__Task requirements__:
Work out how many lines of the entries have the word "tenían" in them. Respond with that number only.

__Data section__:

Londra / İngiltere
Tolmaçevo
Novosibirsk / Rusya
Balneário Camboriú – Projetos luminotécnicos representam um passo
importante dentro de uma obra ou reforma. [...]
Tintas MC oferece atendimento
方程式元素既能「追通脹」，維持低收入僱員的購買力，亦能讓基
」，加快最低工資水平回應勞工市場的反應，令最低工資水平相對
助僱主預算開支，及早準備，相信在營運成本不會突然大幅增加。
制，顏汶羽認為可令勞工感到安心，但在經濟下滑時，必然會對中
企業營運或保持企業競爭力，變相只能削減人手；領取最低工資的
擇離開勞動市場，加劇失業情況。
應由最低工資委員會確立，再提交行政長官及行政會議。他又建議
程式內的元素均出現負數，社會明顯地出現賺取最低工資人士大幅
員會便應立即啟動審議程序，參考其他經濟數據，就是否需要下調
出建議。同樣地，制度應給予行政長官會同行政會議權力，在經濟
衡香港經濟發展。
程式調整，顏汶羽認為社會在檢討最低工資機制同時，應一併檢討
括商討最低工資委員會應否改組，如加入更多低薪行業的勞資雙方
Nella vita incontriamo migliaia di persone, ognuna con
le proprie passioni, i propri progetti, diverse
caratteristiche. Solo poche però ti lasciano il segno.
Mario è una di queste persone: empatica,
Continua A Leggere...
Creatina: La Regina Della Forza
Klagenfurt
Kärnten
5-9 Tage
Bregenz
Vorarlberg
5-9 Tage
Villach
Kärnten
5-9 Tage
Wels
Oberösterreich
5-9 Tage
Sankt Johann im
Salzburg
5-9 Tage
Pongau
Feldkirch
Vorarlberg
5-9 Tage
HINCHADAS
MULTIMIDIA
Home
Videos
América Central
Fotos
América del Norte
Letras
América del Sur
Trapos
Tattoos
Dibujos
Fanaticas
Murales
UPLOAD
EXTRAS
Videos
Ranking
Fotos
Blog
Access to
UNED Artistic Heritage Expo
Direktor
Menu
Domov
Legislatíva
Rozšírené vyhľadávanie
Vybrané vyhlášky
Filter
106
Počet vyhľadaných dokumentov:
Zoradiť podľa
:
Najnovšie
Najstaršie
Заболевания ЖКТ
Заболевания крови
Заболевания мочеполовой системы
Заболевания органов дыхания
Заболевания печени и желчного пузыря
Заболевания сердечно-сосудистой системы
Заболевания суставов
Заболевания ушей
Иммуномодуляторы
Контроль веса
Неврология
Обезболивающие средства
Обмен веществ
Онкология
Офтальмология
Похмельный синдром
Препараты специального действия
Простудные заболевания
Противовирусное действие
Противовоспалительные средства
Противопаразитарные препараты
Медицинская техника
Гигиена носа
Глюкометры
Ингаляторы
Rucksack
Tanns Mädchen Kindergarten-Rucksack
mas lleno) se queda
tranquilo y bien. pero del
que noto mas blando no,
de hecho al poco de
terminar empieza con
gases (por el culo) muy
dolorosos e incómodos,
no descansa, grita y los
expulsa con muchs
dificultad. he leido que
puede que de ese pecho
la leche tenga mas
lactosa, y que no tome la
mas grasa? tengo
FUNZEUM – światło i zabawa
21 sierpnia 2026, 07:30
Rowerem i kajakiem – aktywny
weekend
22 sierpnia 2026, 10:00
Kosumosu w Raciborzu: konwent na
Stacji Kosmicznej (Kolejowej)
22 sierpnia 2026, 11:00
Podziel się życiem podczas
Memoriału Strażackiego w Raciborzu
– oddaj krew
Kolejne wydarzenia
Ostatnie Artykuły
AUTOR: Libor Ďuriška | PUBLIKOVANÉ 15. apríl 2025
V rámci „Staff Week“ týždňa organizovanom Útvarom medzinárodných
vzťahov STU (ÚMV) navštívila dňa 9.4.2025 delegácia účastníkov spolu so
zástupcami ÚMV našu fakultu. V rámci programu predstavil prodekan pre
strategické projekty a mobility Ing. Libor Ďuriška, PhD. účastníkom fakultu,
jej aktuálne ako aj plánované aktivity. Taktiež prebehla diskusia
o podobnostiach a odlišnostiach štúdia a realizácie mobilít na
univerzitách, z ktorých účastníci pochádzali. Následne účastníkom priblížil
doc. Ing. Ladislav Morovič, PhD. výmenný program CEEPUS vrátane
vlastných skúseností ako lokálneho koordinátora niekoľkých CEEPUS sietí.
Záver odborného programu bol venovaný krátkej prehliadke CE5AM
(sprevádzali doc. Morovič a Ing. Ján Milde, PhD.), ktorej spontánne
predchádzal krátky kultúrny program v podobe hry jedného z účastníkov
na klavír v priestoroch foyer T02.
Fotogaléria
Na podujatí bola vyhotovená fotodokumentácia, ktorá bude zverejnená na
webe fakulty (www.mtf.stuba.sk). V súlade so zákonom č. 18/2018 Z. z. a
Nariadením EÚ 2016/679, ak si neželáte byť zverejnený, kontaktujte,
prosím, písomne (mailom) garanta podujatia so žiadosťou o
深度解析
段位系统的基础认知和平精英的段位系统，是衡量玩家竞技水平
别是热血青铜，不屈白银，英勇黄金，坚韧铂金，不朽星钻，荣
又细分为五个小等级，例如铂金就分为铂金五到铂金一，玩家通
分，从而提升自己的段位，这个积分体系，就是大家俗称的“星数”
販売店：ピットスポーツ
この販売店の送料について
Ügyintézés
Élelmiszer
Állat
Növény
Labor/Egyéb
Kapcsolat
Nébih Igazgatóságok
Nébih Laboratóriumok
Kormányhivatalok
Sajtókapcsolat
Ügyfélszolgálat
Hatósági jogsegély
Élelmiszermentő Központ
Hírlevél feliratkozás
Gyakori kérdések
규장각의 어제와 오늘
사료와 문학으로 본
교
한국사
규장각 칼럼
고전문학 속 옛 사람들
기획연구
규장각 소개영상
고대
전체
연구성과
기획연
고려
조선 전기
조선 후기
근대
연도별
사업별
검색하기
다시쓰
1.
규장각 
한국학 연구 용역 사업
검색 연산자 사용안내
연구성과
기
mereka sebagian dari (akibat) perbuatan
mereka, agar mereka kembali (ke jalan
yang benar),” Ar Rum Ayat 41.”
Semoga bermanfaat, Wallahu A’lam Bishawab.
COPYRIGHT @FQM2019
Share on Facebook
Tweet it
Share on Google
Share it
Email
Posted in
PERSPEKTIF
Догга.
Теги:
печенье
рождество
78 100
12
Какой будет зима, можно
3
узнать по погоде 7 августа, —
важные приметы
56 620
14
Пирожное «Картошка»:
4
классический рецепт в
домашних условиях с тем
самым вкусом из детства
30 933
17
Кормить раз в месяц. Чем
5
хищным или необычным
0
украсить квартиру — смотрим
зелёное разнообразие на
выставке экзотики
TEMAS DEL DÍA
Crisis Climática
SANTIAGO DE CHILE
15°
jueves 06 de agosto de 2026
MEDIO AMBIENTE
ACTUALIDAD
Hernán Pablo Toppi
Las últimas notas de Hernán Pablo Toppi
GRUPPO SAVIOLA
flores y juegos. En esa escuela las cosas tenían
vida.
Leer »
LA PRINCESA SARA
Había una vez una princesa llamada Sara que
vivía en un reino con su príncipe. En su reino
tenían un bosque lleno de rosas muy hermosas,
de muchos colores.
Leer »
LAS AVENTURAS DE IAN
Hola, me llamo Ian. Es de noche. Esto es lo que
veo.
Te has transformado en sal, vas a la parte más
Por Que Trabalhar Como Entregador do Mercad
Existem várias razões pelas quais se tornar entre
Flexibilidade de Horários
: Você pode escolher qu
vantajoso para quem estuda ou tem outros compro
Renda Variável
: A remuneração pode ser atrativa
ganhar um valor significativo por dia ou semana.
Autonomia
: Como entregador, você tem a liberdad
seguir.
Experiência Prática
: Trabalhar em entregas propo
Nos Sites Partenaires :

__Written answer__:
2